(Dataset entries)
....
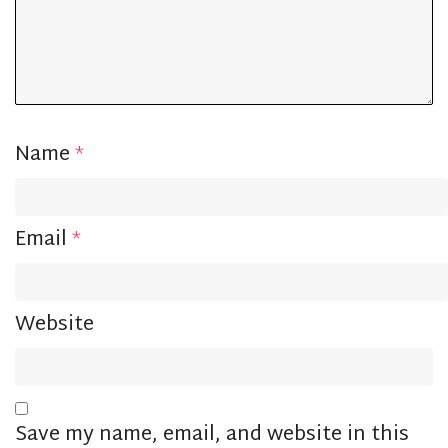
Name
*
Email
*
Website
Save my name, email, and website in this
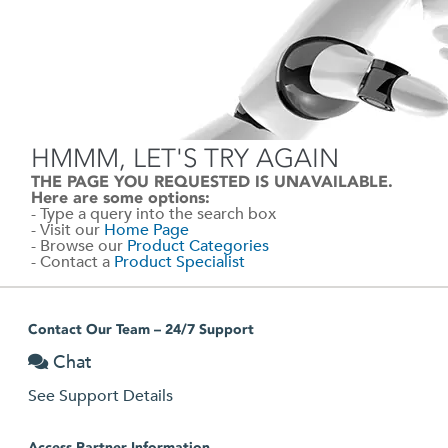
HMMM, LET'S TRY AGAIN
THE PAGE YOU REQUESTED IS UNAVAILABLE.
Here are some options:
- Type a query into the search box
- Visit our
Home Page
- Browse our
Product Categories
- Contact a
Product Specialist
Contact Our Team – 24/7 Support
Chat
See Support Details
Access Partner Information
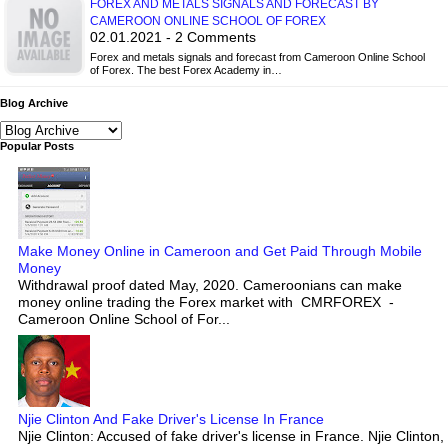
FOREX AND METALS SIGNALS AND FORECAST BY
CAMEROON ONLINE SCHOOL OF FOREX
02.01.2021 - 2 Comments
Forex and metals signals and forecast from Cameroon Online School
of Forex. The best Forex Academy in…
Blog Archive
Popular Posts
Make Money Online in Cameroon and Get Paid Through Mobile
Money
Withdrawal proof dated May, 2020. Cameroonians can make
money online trading the Forex market with CMRFOREX -
Cameroon Online School of For...
Njie Clinton And Fake Driver's License In France
Njie Clinton: Accused of fake driver's license in France. Njie Clinton,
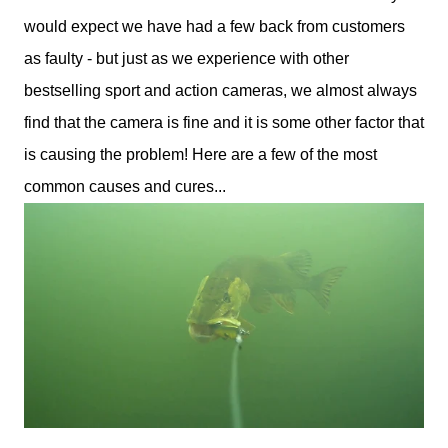
would expect we have had a few back from customers
as faulty - but just as we experience with other
bestselling sport and action cameras, we almost always
find that the camera is fine and it is some other factor that
is causing the problem! Here are a few of the most
common causes and cures...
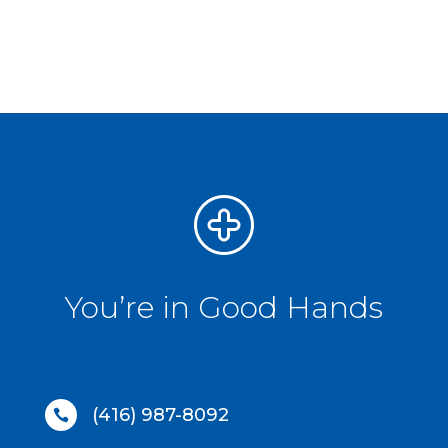
You’re in Good Hands
(416) 987-8092

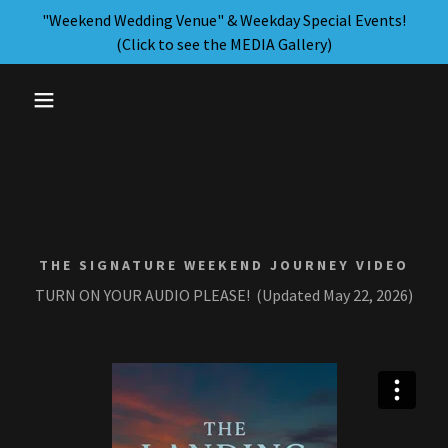
"Weekend Wedding Venue" & Weekday Special Events!
(Click to see the MEDIA Gallery)
THE SIGNATURE WEEKEND JOURNEY VIDEO
TURN ON YOUR AUDIO PLEASE! (Updated May 22, 2026)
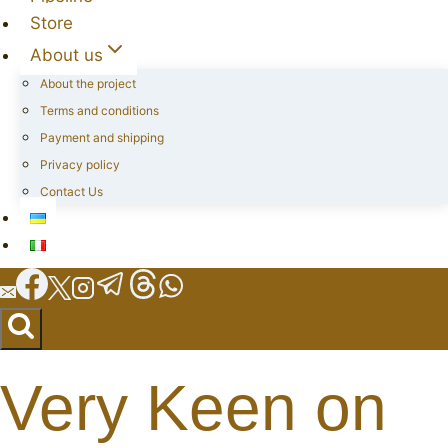
Store
About us
About the project
Terms and conditions
Payment and shipping
Privacy policy
Contact Us
Very Keen on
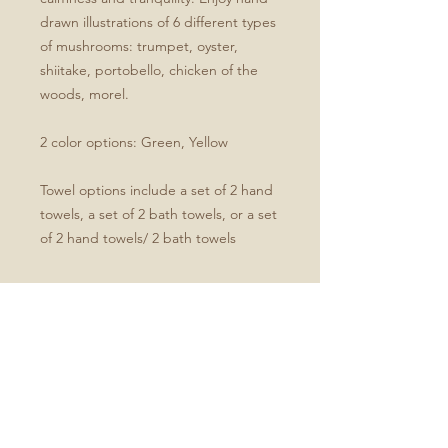
drawn illustrations of 6 different types
of mushrooms: trumpet, oyster,
shiitake, portobello, chicken of the
woods, morel.
2 color options: Green, Yellow
Towel options include a set of 2 hand
towels, a set of 2 bath towels, or a set
of 2 hand towels/ 2 bath towels
Product Specifications
Set of four includes two hand and
two bath towels
Soft microfiber front
White cotton terry back
Hand towel dimensions: 30" x 15"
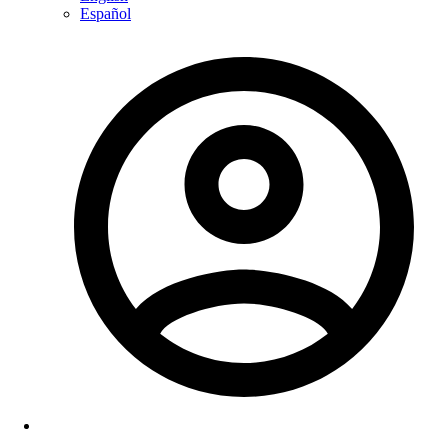
Español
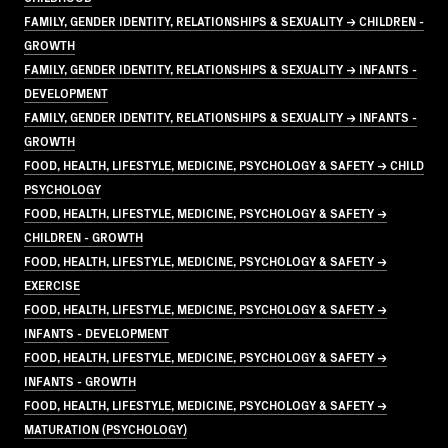
FAMILY, GENDER IDENTITY, RELATIONSHIPS & SEXUALITY → CHILDREN -
GROWTH
FAMILY, GENDER IDENTITY, RELATIONSHIPS & SEXUALITY → INFANTS -
DEVELOPMENT
FAMILY, GENDER IDENTITY, RELATIONSHIPS & SEXUALITY → INFANTS -
GROWTH
FOOD, HEALTH, LIFESTYLE, MEDICINE, PSYCHOLOGY & SAFETY → CHILD
PSYCHOLOGY
FOOD, HEALTH, LIFESTYLE, MEDICINE, PSYCHOLOGY & SAFETY →
CHILDREN - GROWTH
FOOD, HEALTH, LIFESTYLE, MEDICINE, PSYCHOLOGY & SAFETY →
EXERCISE
FOOD, HEALTH, LIFESTYLE, MEDICINE, PSYCHOLOGY & SAFETY →
INFANTS - DEVELOPMENT
FOOD, HEALTH, LIFESTYLE, MEDICINE, PSYCHOLOGY & SAFETY →
INFANTS - GROWTH
FOOD, HEALTH, LIFESTYLE, MEDICINE, PSYCHOLOGY & SAFETY →
MATURATION (PSYCHOLOGY)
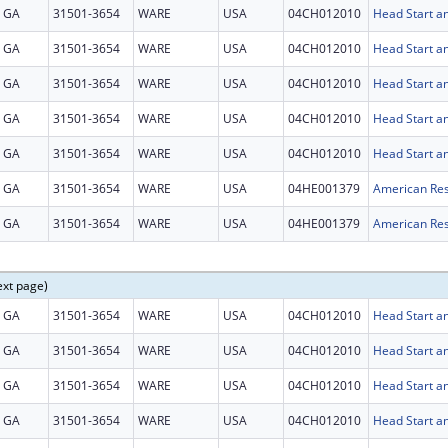
GA
31501-3654
WARE
USA
04CH012010
Head Start an
GA
31501-3654
WARE
USA
04CH012010
Head Start an
GA
31501-3654
WARE
USA
04CH012010
Head Start an
GA
31501-3654
WARE
USA
04CH012010
Head Start an
GA
31501-3654
WARE
USA
04CH012010
Head Start an
GA
31501-3654
WARE
USA
04HE001379
American Res
GA
31501-3654
WARE
USA
04HE001379
American Res
ext page)
GA
31501-3654
WARE
USA
04CH012010
Head Start an
GA
31501-3654
WARE
USA
04CH012010
Head Start an
GA
31501-3654
WARE
USA
04CH012010
Head Start an
GA
31501-3654
WARE
USA
04CH012010
Head Start an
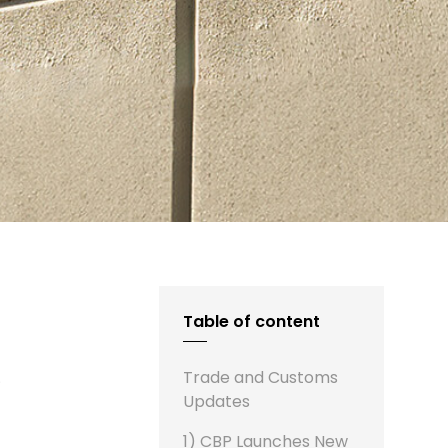
Table of content
s
Trade and Customs
Updates
1) CBP Launches New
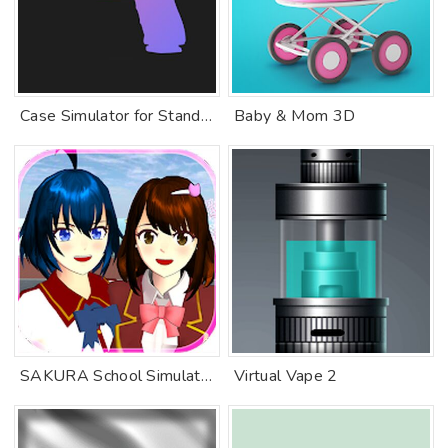
Case Simulator for Standoff 2
Baby & Mom 3D
SAKURA School Simulator
Virtual Vape 2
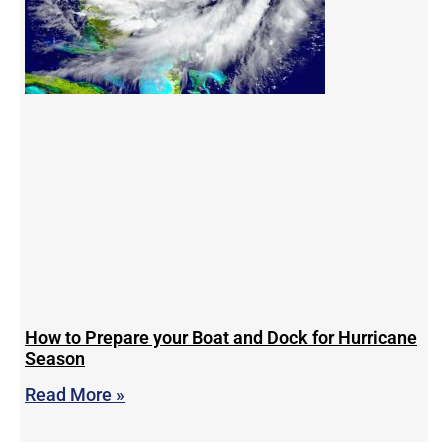
How to Prepare your Boat and Dock for Hurricane
Season
Read More »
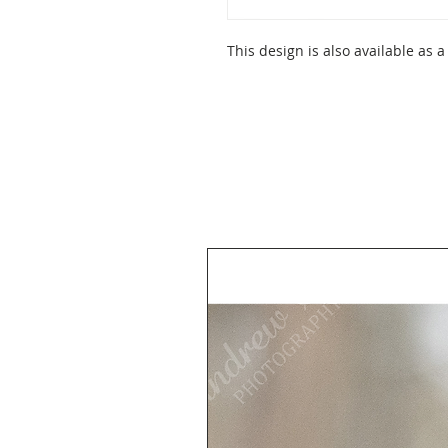
This design is also available as a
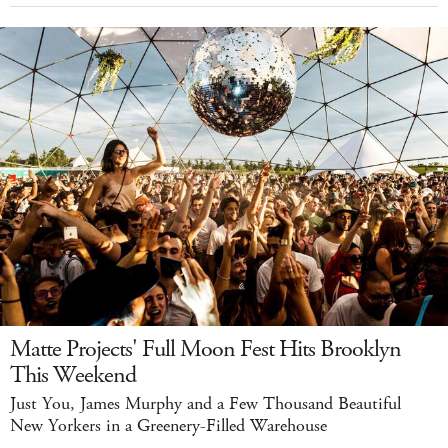
Matte Projects' Full Moon Fest Hits Brooklyn
This Weekend
Just You, James Murphy and a Few Thousand Beautiful
New Yorkers in a Greenery-Filled Warehouse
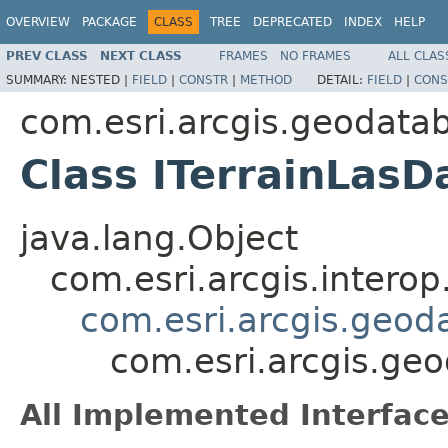
OVERVIEW
PACKAGE
CLASS
TREE
DEPRECATED
INDEX
HELP
PREV CLASS
NEXT CLASS
FRAMES
NO FRAMES
ALL CLAS
SUMMARY:
NESTED |
FIELD
|
CONSTR
|
METHOD
DETAIL:
FIELD
|
CONS
com.esri.arcgis.geodata
Class ITerrainLasD
java.lang.Object
com.esri.arcgis.interop
com.esri.arcgis.geod
com.esri.arcgis.ge
All Implemented Interface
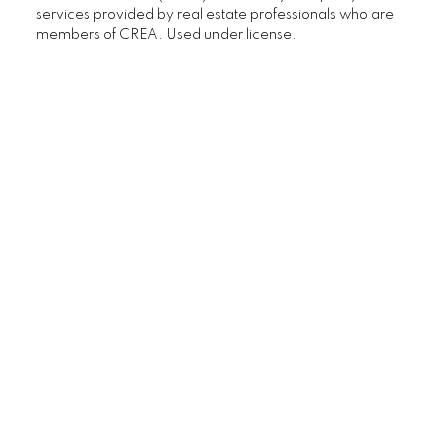
services provided by real estate professionals who are
Calgary Homes with Large Yards
members of CREA. Used under license.
Buying/Selling Resources
Market Stats
Home Evaluation
Downsizing Guide
Selling Your Home
First time home buyer Guide
Home Search
Mortgage Calculator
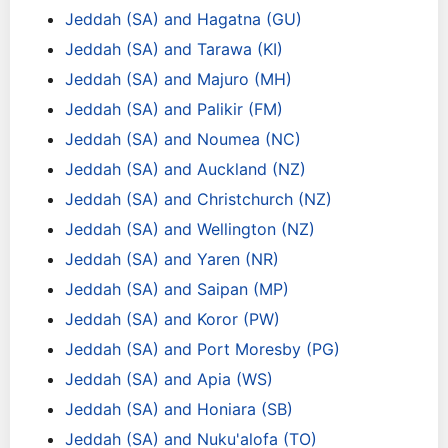
Jeddah (SA) and Hagatna (GU)
Jeddah (SA) and Tarawa (KI)
Jeddah (SA) and Majuro (MH)
Jeddah (SA) and Palikir (FM)
Jeddah (SA) and Noumea (NC)
Jeddah (SA) and Auckland (NZ)
Jeddah (SA) and Christchurch (NZ)
Jeddah (SA) and Wellington (NZ)
Jeddah (SA) and Yaren (NR)
Jeddah (SA) and Saipan (MP)
Jeddah (SA) and Koror (PW)
Jeddah (SA) and Port Moresby (PG)
Jeddah (SA) and Apia (WS)
Jeddah (SA) and Honiara (SB)
Jeddah (SA) and Nuku'alofa (TO)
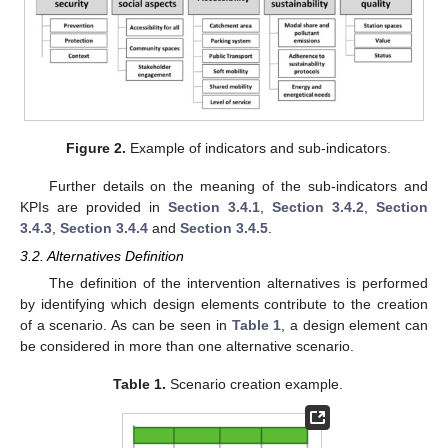
Figure 2.
Example of indicators and sub-indicators.
Further details on the meaning of the sub-indicators and
KPIs are provided in
Section 3.4.1
,
Section 3.4.2
,
Section
3.4.3
,
Section 3.4.4
and
Section 3.4.5
.
3.2. Alternatives Definition
The definition of the intervention alternatives is performed
by identifying which design elements contribute to the creation
of a scenario. As can be seen in
Table 1
, a design element can
be considered in more than one alternative scenario.
Table 1.
Scenario creation example.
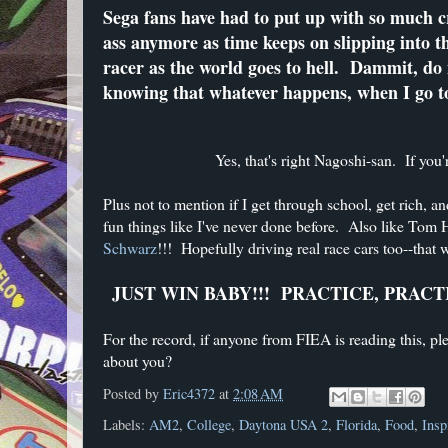
Sega fans have had to put up with so much
ass anymore as time keeps on slipping into 
racer as the world goes to hell. Dammit, do i
knowing that whatever happens, when I go to 
Yes, that's right Nagoshi-san. If yo
Plus not to mention if I get through school, get rich, a
fun things like I've never done before. Also like To
Schwarz
!!! Hopefully driving real race cars too--that 
JUST WIN BABY!!! PRACTICE, PRACT
For the record, if anyone from FIEA is reading this, ple
about you?
Posted by
Eric4372
at
2:08 AM
Labels:
AM2
,
College
,
Daytona USA 2
,
Florida
,
Food
,
Insp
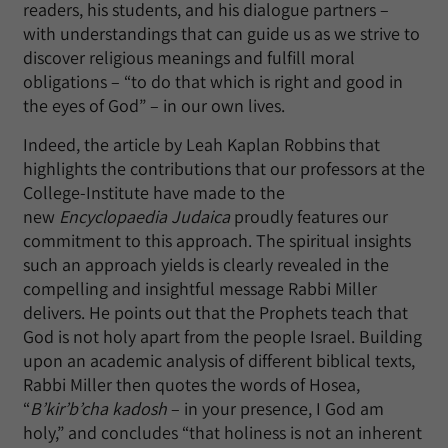
readers, his students, and his dialogue partners –
with understandings that can guide us as we strive to
discover religious meanings and fulfill moral
obligations – “to do that which is right and good in
the eyes of God” – in our own lives.
Indeed, the article by Leah Kaplan Robbins that
highlights the contributions that our professors at the
College-Institute have made to the
new
Encyclopaedia Judaica
proudly features our
commitment to this approach. The spiritual insights
such an approach yields is clearly revealed in the
compelling and insightful message Rabbi Miller
delivers. He points out that the Prophets teach that
God is not holy apart from the people Israel. Building
upon an academic analysis of different biblical texts,
Rabbi Miller then quotes the words of Hosea,
“
B’kir’b’cha kadosh
– in your presence, I God am
holy,” and concludes “that holiness is not an inherent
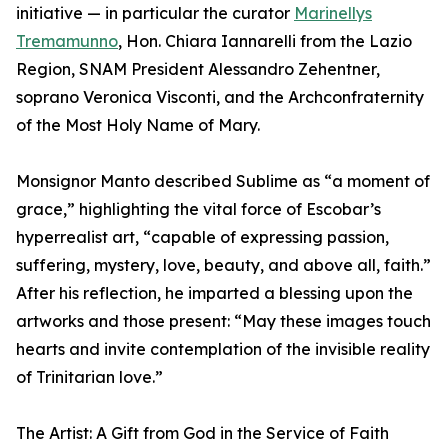
initiative — in particular the curator
Marinellys
Tremamunno
, Hon. Chiara Iannarelli from the Lazio
Region, SNAM President Alessandro Zehentner,
soprano Veronica Visconti, and the Archconfraternity
of the Most Holy Name of Mary.
Monsignor Manto described Sublime as “a moment of
grace,” highlighting the vital force of Escobar’s
hyperrealist art, “capable of expressing passion,
suffering, mystery, love, beauty, and above all, faith.”
After his reflection, he imparted a blessing upon the
artworks and those present: “May these images touch
hearts and invite contemplation of the invisible reality
of Trinitarian love.”
The Artist: A Gift from God in the Service of Faith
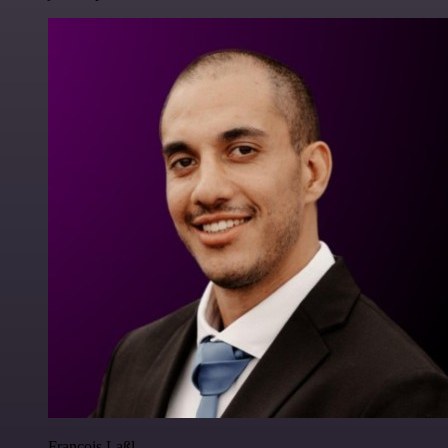
Francois Laßl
....
_What needs to be done_. Could you reproduce exactly, and only, the lines from the start of the records through the line containing "THE SIGNATURE WEEKEND JOURNEY VIDEO", leaving out the pictures?

_Response area_.
Name
*
Email
*
Website
Save my name, email, and website in this
HMMM, LET'S TRY AGAIN
THE PAGE YOU REQUESTED IS UNAVAILABLE.
Here are some options:
- Type a query into the search box
- Visit our
Home Page
- Browse our
Product Categories
- Contact a
Product Specialist
Contact Our Team – 24/7 Support
Chat
See Support Details
Access Partner Information
FOREX AND METALS SIGNALS AND FORECAST BY
CAMEROON ONLINE SCHOOL OF FOREX
02.01.2021 - 2 Comments
Forex and metals signals and forecast from Cameroon Online School
of Forex. The best Forex Academy in…
Blog Archive
Popular Posts
Make Money Online in Cameroon and Get Paid Through Mobile
Money
Withdrawal proof dated May, 2020. Cameroonians can make
money online trading the Forex market with CMRFOREX -
Cameroon Online School of For...
Njie Clinton And Fake Driver's License In France
Njie Clinton: Accused of fake driver's license in France. Njie Clinton,
would expect we have had a few back from customers
as faulty - but just as we experience with other
bestselling sport and action cameras, we almost always
find that the camera is fine and it is some other factor that
is causing the problem! Here are a few of the most
common causes and cures...
You’re in Good Hands
(416) 987-8092

"Weekend Wedding Venue" & Weekday Special Events!
(Click to see the MEDIA Gallery)
THE SIGNATURE WEEKEND JOURNEY VIDEO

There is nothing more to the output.